The Walter Reed Medical Center in Washington, D.C. has a program, run by Roseanne Singer, that helps veterans deal with their PTSD through the written word, mostly poetry. Participants are welcome to come to an informal gathering that takes place in the lobby of the Mologne House. Participants are under no obligation to participate, they may come whenever they feel comfortable, talk as much or as little as they like, and share or not share what they have written. The program does not analyze or critique, but rather focuses on getting veterans who find it otherwise difficult to communicate their feelings to convey them through writing.
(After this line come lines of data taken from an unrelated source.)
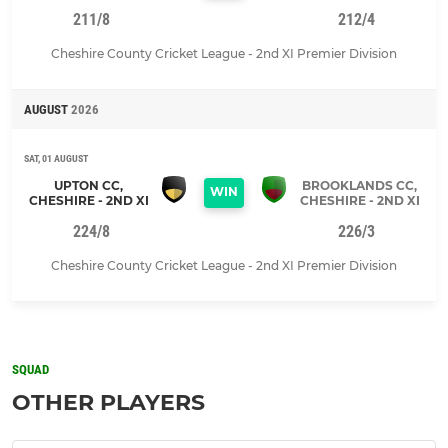
211/8
212/4
Cheshire County Cricket League - 2nd XI Premier Division
AUGUST
2026
SAT, 01 AUGUST
UPTON CC,
BROOKLANDS CC,
WIN
CHESHIRE - 2ND XI
CHESHIRE - 2ND XI
224/8
226/3
Cheshire County Cricket League - 2nd XI Premier Division
SQUAD
OTHER PLAYERS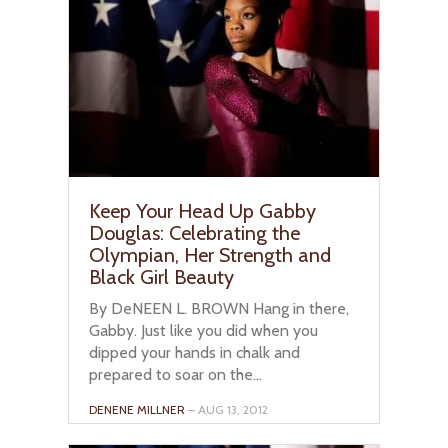
Keep Your Head Up Gabby
Douglas: Celebrating the
Olympian, Her Strength and
Black Girl Beauty
By DeNEEN L. BROWN Hang in there,
Gabby. Just like you did when you
dipped your hands in chalk and
prepared to soar on the...
DENENE MILLNER
– AUG 13, 2012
Or, as Ping , also now a part of Lisa Rosenthal’s Vet Art Project in Chicago describes poetry therapy:

“Poetry helps me deal with coming back to a society that’s gone in a different direction,” Ping said. “Coming home is one of the strangest things I’ve ever encountered. The 16 months of isolation and being secluded and then coming back and trying to be the same person you were before you left. I don’t know if that’s possible.”

Ping also has a blog where he shares his poetry (I have only scanned the front page, and I make no guarantees about triggering language).
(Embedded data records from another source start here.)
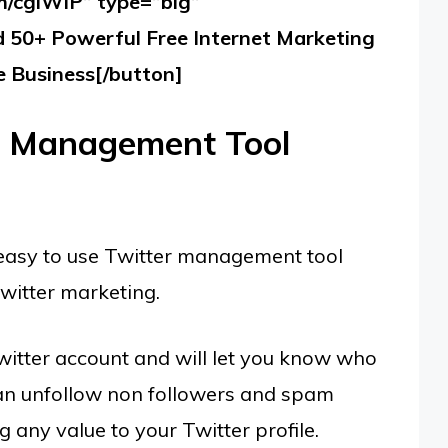
om/cglWIP” type=”big”
50+ Powerful Free Internet Marketing
e Business[/button]
a Management Tool
easy to use Twitter management tool
witter marketing.
witter account and will let you know who
 can unfollow non followers and spam
 any value to your Twitter profile.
Montenegro’s poetry focuses on the pain of being a “young, short, wounded female in a world of men,”.

“A lot of times around the hospital, I’d be mistaken for somebody’s family member,” she said. “It bugged me.”

Overall, finds the self-paced program beneficial, and enjoys the control over her own healing the . There is no pressure to heal at an expected rate, no one telling her that she should be over it by now. If she doesn’t want to share something, she doesn’t have to.

You can read her poem “Perspectives” (which I thought was moving) at the S&S link, and if you have a flash player you can listen to her read it.

The more ways we find to help our returning troops the better. If they aren’t thriving in the traditional therapy programs (and I can understand why), or if they aren’t being given proper therapy in addition to their drug treatments (I can relate), then we need to find therapy programs that do help them. We owe it to them.